Friday, August 05, 2005

I just choked on a grape.

What the...hell? Santorum is against ID? From Yahoo! News:

PHILADELPHIA (Reuters) - A leading Republican senator allied with the religious right differed on Thursday with President Bush's support for teaching an alternative to the theory of evolution known as "intelligent design."

Republican Sen. Rick Santorum (news, bio, voting record), a possible 2008 presidential contender who faces a tough re-election fight next year in Pennsylvania, said intelligent design, which is backed by many religious conservatives, lacked scientific credibility and should not be taught in science classes.

Bush told reporters from Texas on Monday that "both sides" in the debate over intelligent design and evolution should be taught in schools "so people can understand what the debate is about."

"I think I would probably tailor that a little more than what the president has suggested," Santorum, the third-ranking Republican member of the U.S. Senate, told National Public Radio. "I'm not comfortable with intelligent design being taught in the science classroom."

Evangelical Christians have launched campaigns in at least 18 states to make public schools teach intelligent design alongside Charles Darwin's theory of evolution.

Proponents of intelligent design argue that nature is so complex that it could not have occurred by random natural selection, as held by Darwin's 1859 theory of evolution, and so must be the work of an unnamed "intelligent cause."

Santorum is the third-ranking member of the U.S. Senate and has championed causes of the religious right including opposition to gay marriage and abortion.

He is expected to face a stiff challenge from Democrat Bob Casey in his quest for re-election next year in Pennsylvania, a major battleground state in recent presidential elections.

The controversy over intelligent design is a hot topic in Pennsylvania, where the Dover Area School District in south central Pennsylvania has included the theory in its biology curriculum.

The American Civil Liberties Union has sued to block the policy, calling it a violation of the constitutional separation of church and state.

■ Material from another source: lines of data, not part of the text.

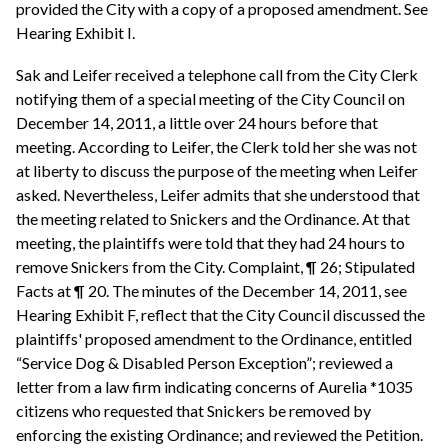
provided the City with a copy of a proposed amendment. See
Hearing Exhibit I.
Sak and Leifer received a telephone call from the City Clerk
notifying them of a special meeting of the City Council on
December 14, 2011, a little over 24 hours before that
meeting. According to Leifer, the Clerk told her she was not
at liberty to discuss the purpose of the meeting when Leifer
asked. Nevertheless, Leifer admits that she understood that
the meeting related to Snickers and the Ordinance. At that
meeting, the plaintiffs were told that they had 24 hours to
remove Snickers from the City. Complaint, ¶ 26; Stipulated
Facts at ¶ 20. The minutes of the December 14, 2011, see
Hearing Exhibit F, reflect that the City Council discussed the
plaintiffs' proposed amendment to the Ordinance, entitled
“Service Dog & Disabled Person Exception”; reviewed a
letter from a law firm indicating concerns of Aurelia *1035
citizens who requested that Snickers be removed by
enforcing the existing Ordinance; and reviewed the Petition.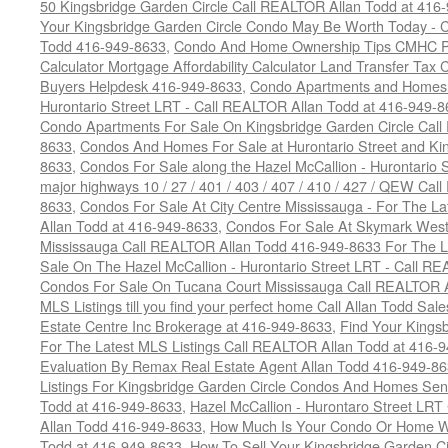
50 Kingsbridge Garden Circle Call REALTOR Allan Todd at 416
Your Kingsbridge Garden Circle Condo May Be Worth Today - C
Todd 416-949-8633
,
Condo And Home Ownership Tips CMHC Pr
Calculator Mortgage Affordability Calculator Land Transfer Tax 
Buyers Helpdesk 416-949-8633
,
Condo Apartments and Homes F
Hurontario Street LRT - Call REALTOR Allan Todd at 416-949-8
Condo Apartments For Sale On Kingsbridge Garden Circle Cal
8633
,
Condos And Homes For Sale at Hurontario Street and Kin
8633
,
Condos For Sale along the Hazel McCallion - Hurontario St
major highways 10 / 27 / 401 / 403 / 407 / 410 / 427 / QEW Ca
8633
,
Condos For Sale At City Centre Mississauga - For The L
Allan Todd at 416-949-8633
,
Condos For Sale At Skymark West
Mississauga Call REALTOR Allan Todd 416-949-8633 For The La
Sale On The Hazel McCallion - Hurontario Street LRT - Call 
Condos For Sale On Tucana Court Mississauga Call REALTOR A
MLS Listings till you find your perfect home Call Allan Todd Sa
Estate Centre Inc Brokerage at 416-949-8633
,
Find Your Kingsb
For The Latest MLS Listings Call REALTOR Allan Todd at 416-
Evaluation By Remax Real Estate Agent Allan Todd 416-949-8
Listings For Kingsbridge Garden Circle Condos And Homes Sen
Todd at 416-949-8633
,
Hazel McCallion - Hurontaro Street LRT
Allan Todd 416-949-8633
,
How Much Is Your Condo Or Home W
Todd at 416-949-8633
,
How To Sell Your Kingsbridge Garden C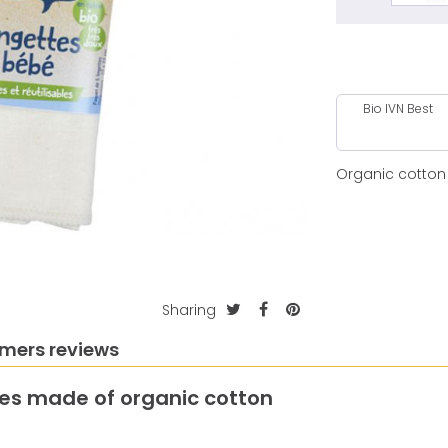
Bio IVN Best
Organic cotton
Sharing
mers reviews
pes made of organic cotton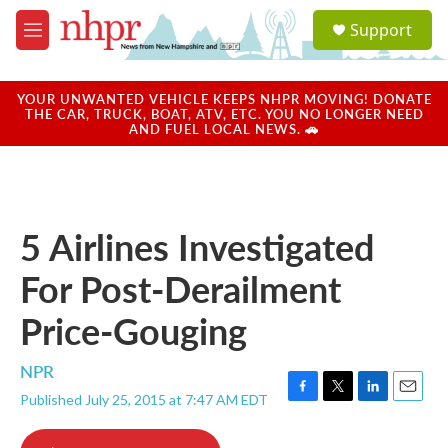
Skip to main content
S
Support
e
M
a
e
r
n
c
u
YOUR UNWANTED VEHICLE KEEPS NHPR MOVING! DONATE
h
THE CAR, TRUCK, BOAT, ATV, ETC. YOU NO LONGER NEED
AND FUEL LOCAL NEWS. 🚗
u
e
r
y
5 Airlines Investigated
For Post-Derailment
Price-Gouging
NPR
Published July 25, 2015 at 7:47 AM EDT
F
T
L
E
a
w
i
m
c
i
n
a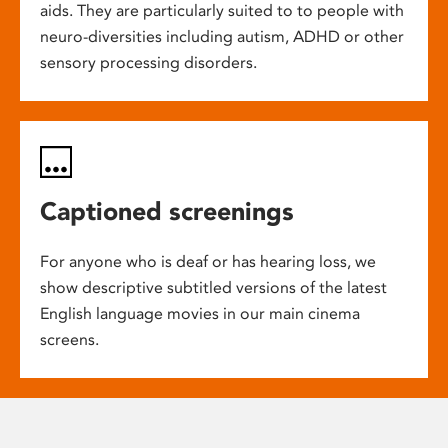
aids. They are particularly suited to to people with
neuro-diversities including autism, ADHD or other
sensory processing disorders.
Captioned screenings
For anyone who is deaf or has hearing loss, we
show descriptive subtitled versions of the latest
English language movies in our main cinema
screens.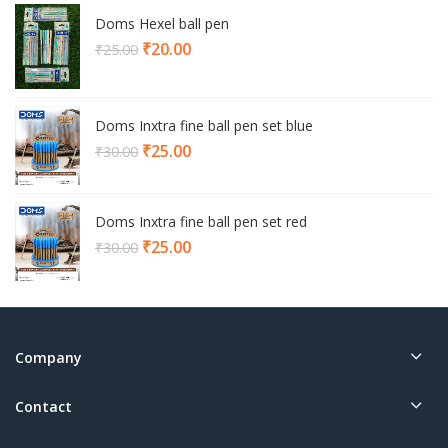
Doms Hexel ball pen
Current
₹
20.00
₹
25.00
price
is:
₹20.00.
Doms Inxtra fine ball pen set blue
Current
₹
25.00
₹
30.00
price
is:
₹25.00.
Doms Inxtra fine ball pen set red
Current
₹
25.00
₹
30.00
price
is:
₹25.00.
Company
Contact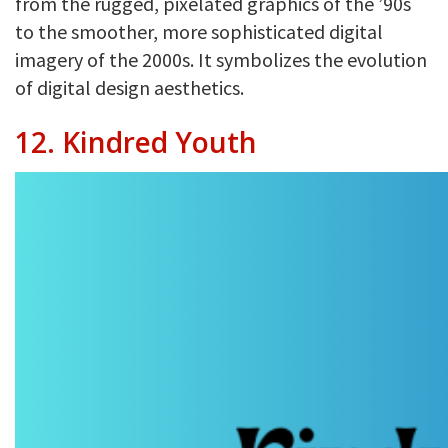
from the rugged, pixelated graphics of the ’90s
to the smoother, more sophisticated digital
imagery of the 2000s. It symbolizes the evolution
of digital design aesthetics.
12. Kindred Youth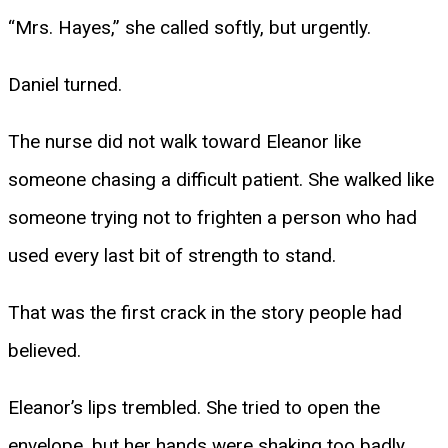
“Mrs. Hayes,” she called softly, but urgently.
Daniel turned.
The nurse did not walk toward Eleanor like
someone chasing a difficult patient. She walked like
someone trying not to frighten a person who had
used every last bit of strength to stand.
That was the first crack in the story people had
believed.
Eleanor’s lips trembled. She tried to open the
envelope, but her hands were shaking too badly.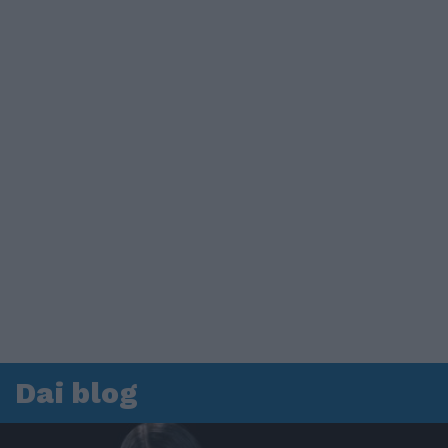
Dai blog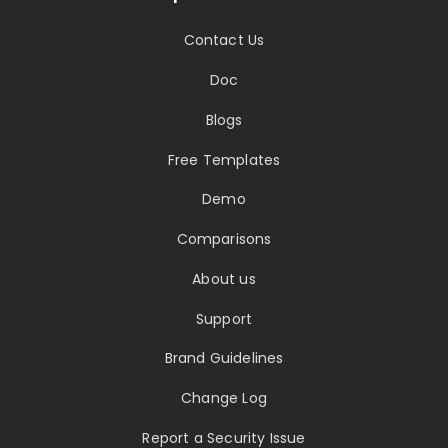
Contact Us
Doc
Blogs
Free Templates
Demo
Comparisons
About us
Support
Brand Guidelines
Change Log
Report a Security Issue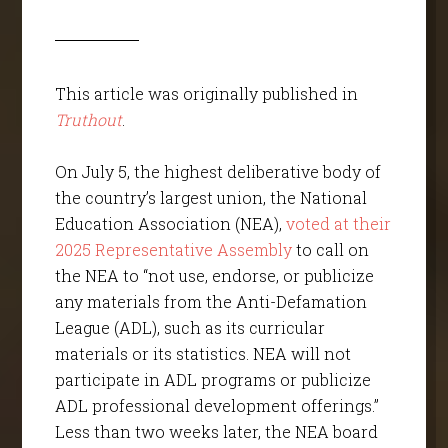
This article was originally published in
Truthout
.
On July 5, the highest deliberative body of
the country’s largest union, the National
Education Association (NEA),
voted at their
2025 Representative Assembly
to call on
the NEA to “not use, endorse, or publicize
any materials from the Anti-Defamation
League (ADL), such as its curricular
materials or its statistics. NEA will not
participate in ADL programs or publicize
ADL professional development offerings.”
Less than two weeks later, the NEA board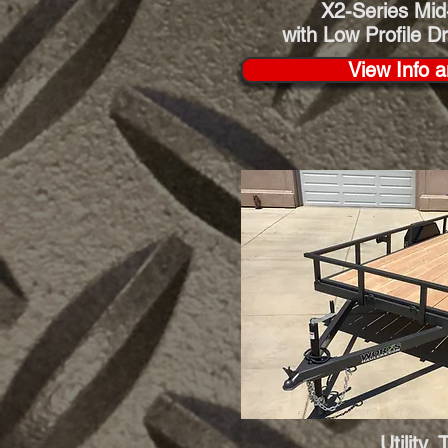
X2-Series
Mid
with Low Profile D
View Info a
Utility 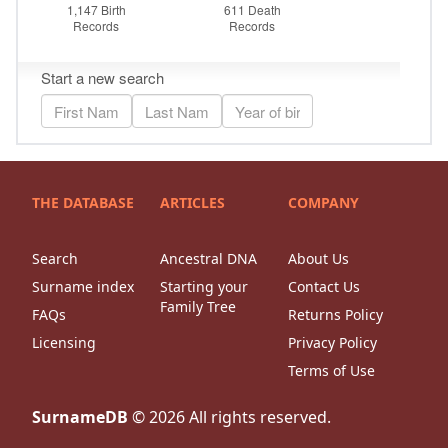
THE DATABASE
ARTICLES
COMPANY
Search
Ancestral DNA
About Us
Surname index
Starting your
Contact Us
Family Tree
FAQs
Returns Policy
Licensing
Privacy Policy
Terms of Use
SurnameDB
©
2026
All rights reserved.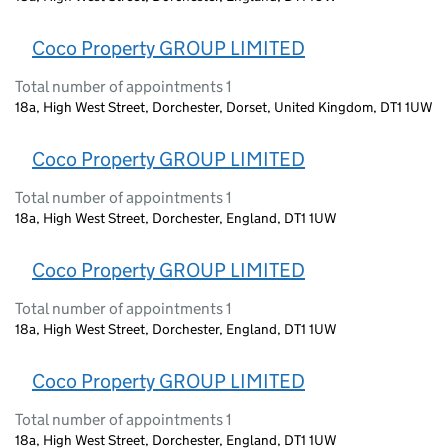
Coco Property GROUP LIMITED
Total number of appointments 1
18a, High West Street, Dorchester, Dorset, United Kingdom, DT1 1UW
Coco Property GROUP LIMITED
Total number of appointments 1
18a, High West Street, Dorchester, England, DT1 1UW
Coco Property GROUP LIMITED
Total number of appointments 1
18a, High West Street, Dorchester, England, DT1 1UW
Coco Property GROUP LIMITED
Total number of appointments 1
18a, High West Street, Dorchester, England, DT1 1UW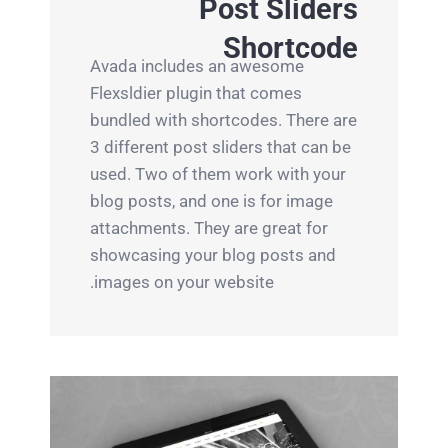
Post Sliders
Shortcode
Avada includes an awesome
Flexsldier plugin that comes
bundled with shortcodes. There are
3 different post sliders that can be
used. Two of them work with your
blog posts, and one is for image
attachments. They are great for
showcasing your blog posts and
images on your website.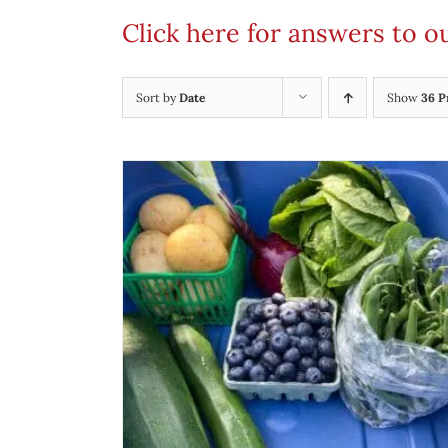
Click here for answers to 
Sort by
Date
Show
36 P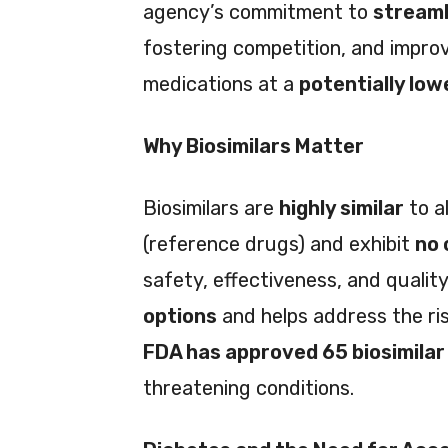
agency’s commitment to
streaml
fostering competition, and improv
medications at a
potentially low
Why Biosimilars Matter
Biosimilars are
highly similar
to a
(reference drugs) and exhibit
no 
safety, effectiveness, and quality.
options
and helps address the ris
FDA has approved 65 biosimilar
threatening conditions.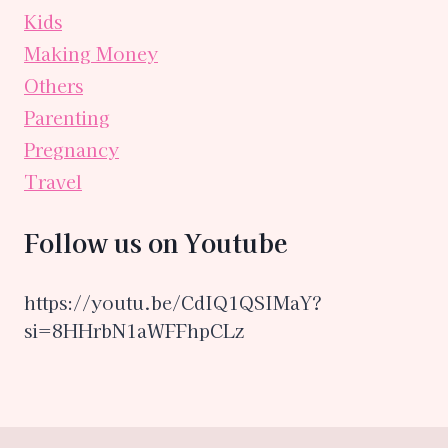
Kids
Making Money
Others
Parenting
Pregnancy
Travel
Follow us on Youtube
https://youtu.be/CdIQ1QSIMaY?
si=8HHrbN1aWFFhpCLz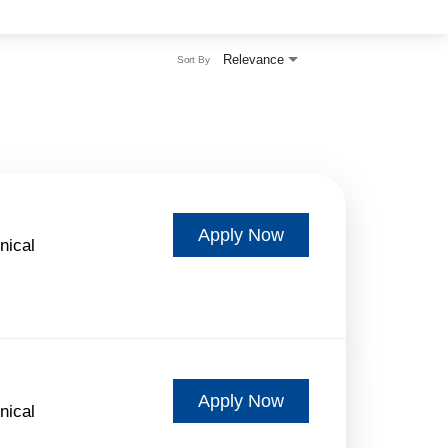
Relevance
Sort By
Apply Now
nical
Apply Now
nical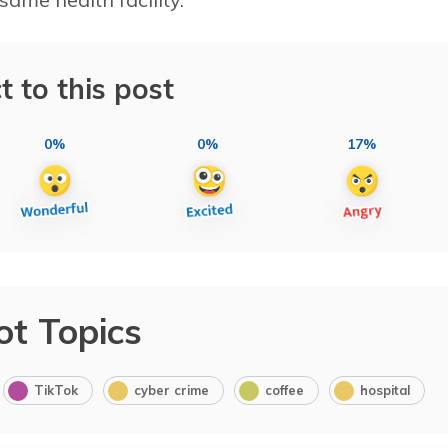
t to this post
0%
0%
17%
ot Topics
TikTok
cyber crime
coffee
hospital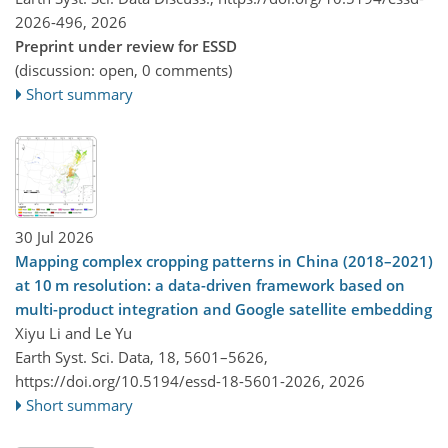
2026-496,
2026
Preprint under review for ESSD
(discussion: open, 0 comments)
Short summary
30 Jul 2026
Mapping complex cropping patterns in China (2018–2021)
at 10 m resolution: a data-driven framework based on
multi-product integration and Google satellite embedding
Xiyu Li and Le Yu
Earth Syst. Sci. Data, 18, 5601–5626,
https://doi.org/10.5194/essd-18-5601-2026,
2026
Short summary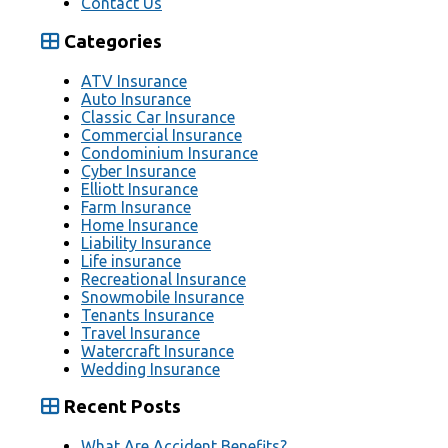
Contact Us
Categories
ATV Insurance
Auto Insurance
Classic Car Insurance
Commercial Insurance
Condominium Insurance
Cyber Insurance
Elliott Insurance
Farm Insurance
Home Insurance
Liability Insurance
Life insurance
Recreational Insurance
Snowmobile Insurance
Tenants Insurance
Travel Insurance
Watercraft Insurance
Wedding Insurance
Recent Posts
What Are Accident Benefits?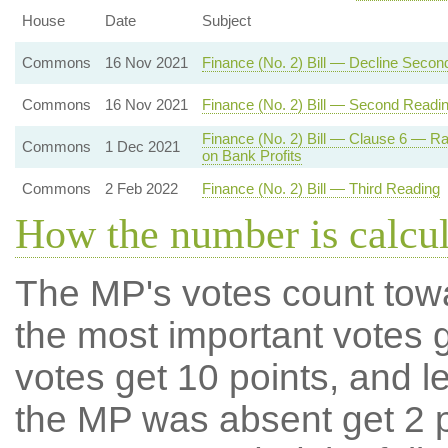
House
Date
Subject
Commons
16 Nov 2021
Finance (No. 2) Bill — Decline Secon
Commons
16 Nov 2021
Finance (No. 2) Bill — Second Readi
Finance (No. 2) Bill — Clause 6 — R
Commons
1 Dec 2021
on Bank Profits
Commons
2 Feb 2022
Finance (No. 2) Bill — Third Reading
How the number is calcu
The MP's votes count tow
the most important votes g
votes get 10 points, and l
the MP was absent get 2 po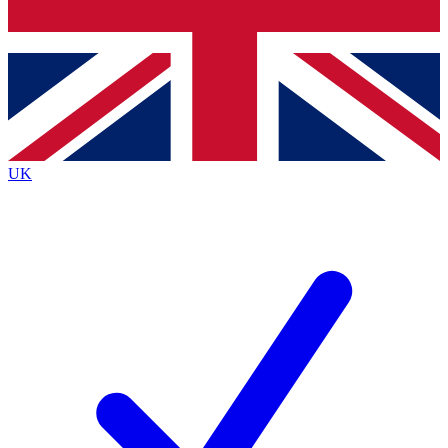
Bench Database
Exclusive Features
Roadmaps
Deep Analysis
UK
BECOME A PREMIUM MEMBER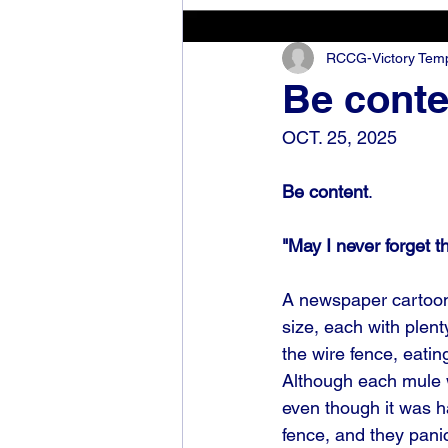
RCCG-Victory Templ
Be conte
OCT. 25, 2025
Be content
.
"May I never forget t
A newspaper cartoon 
size, each with plen
the wire fence, eatin
Although each mule 
even though it was h
fence, and they pani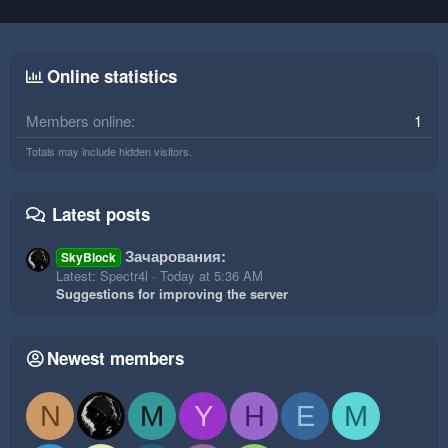
Online statistics
Members online
1
Totals may include hidden visitors.
Latest posts
Зачарования:
SkyBlock
Latest: Spectr4l
Today at 5:36 AM
Suggestions for improving the server
Newest members
N
M
Y
H
E
M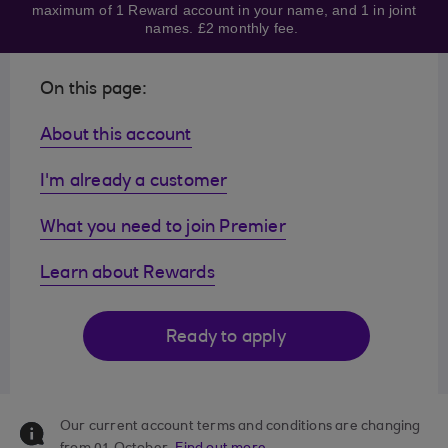
maximum of 1 Reward account in your name, and 1 in joint
names. £2 monthly fee.
On this page:
About this account
I'm already a customer
What you need to join Premier
Learn about Rewards
Ready to apply
Our current account terms and conditions are changing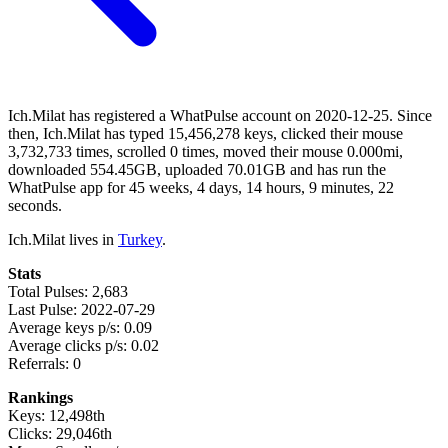
Ich.Milat has registered a WhatPulse account on 2020-12-25. Since
then, Ich.Milat has typed 15,456,278 keys, clicked their mouse
3,732,733 times, scrolled 0 times, moved their mouse 0.000mi,
downloaded 554.45GB, uploaded 70.01GB and has run the
WhatPulse app for 45 weeks, 4 days, 14 hours, 9 minutes, 22
seconds.
Ich.Milat lives in
Turkey
.
Stats
Total Pulses: 2,683
Last Pulse: 2022-07-29
Average keys p/s: 0.09
Average clicks p/s: 0.02
Referrals: 0
Rankings
Keys: 12,498th
Clicks: 29,046th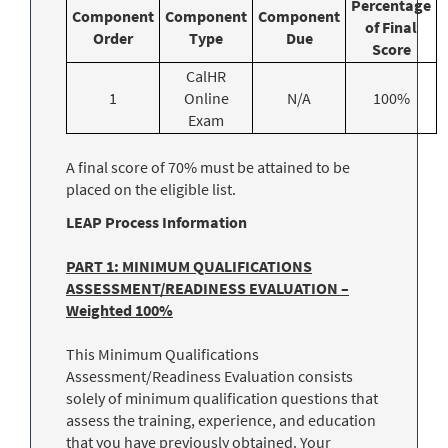
Percentage
Component
Component
Component
of Final
Order
Type
Due
Score
CalHR
1
Online
N/A
100%
Exam
A final score of 70% must be attained to be
placed on the eligible list.
LEAP Process Information
PART 1: MINIMUM QUALIFICATIONS
ASSESSMENT/READINESS EVALUATION –
Weighted 100%
This Minimum Qualifications
Assessment/Readiness Evaluation consists
solely of minimum qualification questions that
assess the training, experience, and education
that you have previously obtained. Your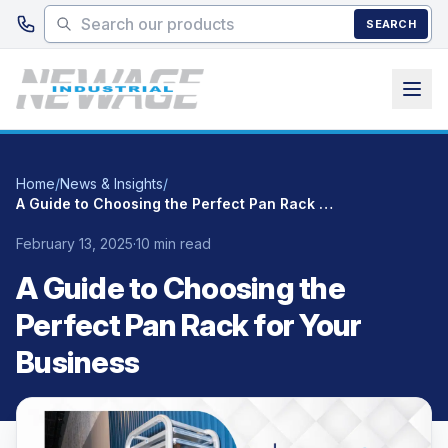
Skip to main content
SEARCH
Home
/
News & Insights
/
A Guide to Choosing the Perfect Pan Rack for Your Business
February 13, 2025
·
10 min read
A Guide to Choosing the
Perfect Pan Rack for Your
Business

Most Americans believe that God created human beings or guided the process of evolution, according to a CBS poll last November. Two-thirds said they wanted creationism taught alongside evolution in schools.


Critics, including many science teachers, say intelligent design cannot be scientifically tested and has no place in a science curriculum.

Santorum sided in part with intelligent-design proponents in saying that there were gaps in the theory of evolution.

"What we should be teaching are the problems and holes -- and I think there are legitimate problems and holes -- in the theory of evolution. What we need to do is to present those fairly, from a scientific point of view," he said in the interview.

"As far as intelligent design is concerned, I really don't believe it has risen to the level of a scientific theory at this point that we would want to teach it alongside of evolution."

Santorum had proposed an unsuccessful measure in 2001 that would have required discussing the "controversy" of evolution when the theory is taught in classes.

Bush's science adviser, John Marburger, was quoted in The New York Times this week as saying intelligent design was not a scientific concept, and that Bush's remarks should be interpreted to mean he thinks the concept should be taught as part of the "social context" in science classes.